Substitute decision-makers and the health care system
It’s a good idea to have a conversation about who will make health-care decisions on your behalf — and what those decisions should be — if you’re ever not able to decide for yourself, says Toronto health lawyer Mary Jane Dykeman.
“Sometimes people say, ‘That’s okay, I’ve got a will,’” Dykeman says in an instalment of The Power of Attorney Project Podcast, part of Caregiving Matters, called “Helping substitute decision-makers navigate the health system.”
“A will is important for many other reasons but a will kicks in once you have died. We’re talking about what happens when you’re alive and you've become incapable.”
It can be complicated for a substitute decision-maker to navigate the health-care system and ensure that health-care decisions reflect what the person would want if they were still capable, says Dykeman, partner at DDO Health Law.
“It’s tough to have that role. It’s not as though there’s a special course people can take,” Dykeman says. “If you're the person who's going to step up, you need to know what is the framework, what are the rules, what are the responsibilities in being a substitute decision-maker.”
There’s a test to determine whether a person is capable of making decisions.
“The test has to do with ability,” says Dykeman. “It’s my ability to understand the information that’s being presented to me by the health-care practitioner and my ability to appreciate the reasonably foreseeable consequences.”
In Ontario, different types of decisions are governed by different acts. And just because someone is incapable of making one decision doesn't mean they’re incapable of making others, Dykeman says.
For example, there are different tests for capacity for admission to long-term care; for retaining legal counsel; for writing a power of attorney and for making personal care decisions.
Someone can’t be found incapable based solely on age or on a diagnosis of an illness.
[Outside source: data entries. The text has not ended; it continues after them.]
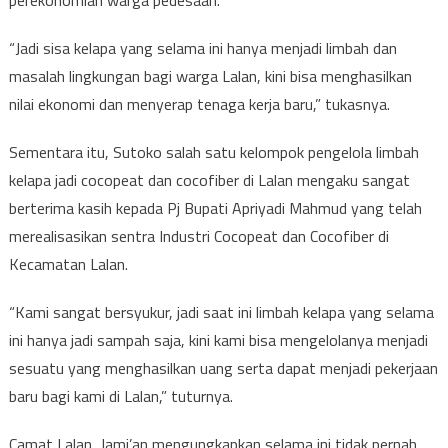
perekonomian warga pedesaan.
“Jadi sisa kelapa yang selama ini hanya menjadi limbah dan
masalah lingkungan bagi warga Lalan, kini bisa menghasilkan
nilai ekonomi dan menyerap tenaga kerja baru,” tukasnya.
Sementara itu, Sutoko salah satu kelompok pengelola limbah
kelapa jadi cocopeat dan cocofiber di Lalan mengaku sangat
berterima kasih kepada Pj Bupati Apriyadi Mahmud yang telah
merealisasikan sentra Industri Cocopeat dan Cocofiber di
Kecamatan Lalan.
“Kami sangat bersyukur, jadi saat ini limbah kelapa yang selama
ini hanya jadi sampah saja, kini kami bisa mengelolanya menjadi
sesuatu yang menghasilkan uang serta dapat menjadi pekerjaan
baru bagi kami di Lalan,” tuturnya.
Camat Lalan, Jami’an mengungkapkan selama ini tidak pernah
“I could be 12 and be capable of consenting to a treatment (or) I could be 85,” Dykeman says. “It doesn’t depend on my diagnosis — I could have a diagnosis of Alzheimer’s disease, but that doesn't determine my capacity.”
To act as a substitute decision-maker for someone, you don’t have to be named in a power of attorney document, Dykeman says.
“If a medical professional insists that there has to be a power of attorney document, just remind them that under the Health Care Consent Act, s. 20, you’re the default decision-maker,” Dykeman says.
That section contains a ranked list of who can make decisions if you’re incapable. If the person at the top of the list won’t or can’t take the job, then it falls to the next person on the list.
“Today, even if I don't have a power of attorney written, in Ontario that ranking gives me a default person — in my case that would be my husband,” Dykeman says. “If that’s you, you might say, ‘There’s no spouse, there are no kids — I’m the brother or the nephew or the highest ranked family member.'"
A written power of attorney is important and there should be a copy in the health record, but doctors should not be using it to make decisions about treatment.
“They should be reaching out to you as the substitute decision-maker to interpret that wish,” says Dykeman.
And if you’re making the decisions for someone, it’s important that you know what their wishes are. If the wishes aren’t known, then you have to look at their values and beliefs.
“Maybe it was a conversation with your mom, maybe it was written down,” Dykeman says.
To be a substitute decision-maker, you have to be willing, available, capable, at least 16 years of age in most cases, and you can’t be prohibited by a court order or separation agreement.
“You can say, ‘Thank you for asking, but not at this time,’” Dykeman says. “And there will be someone else in the wings because there’s a hierarchy.”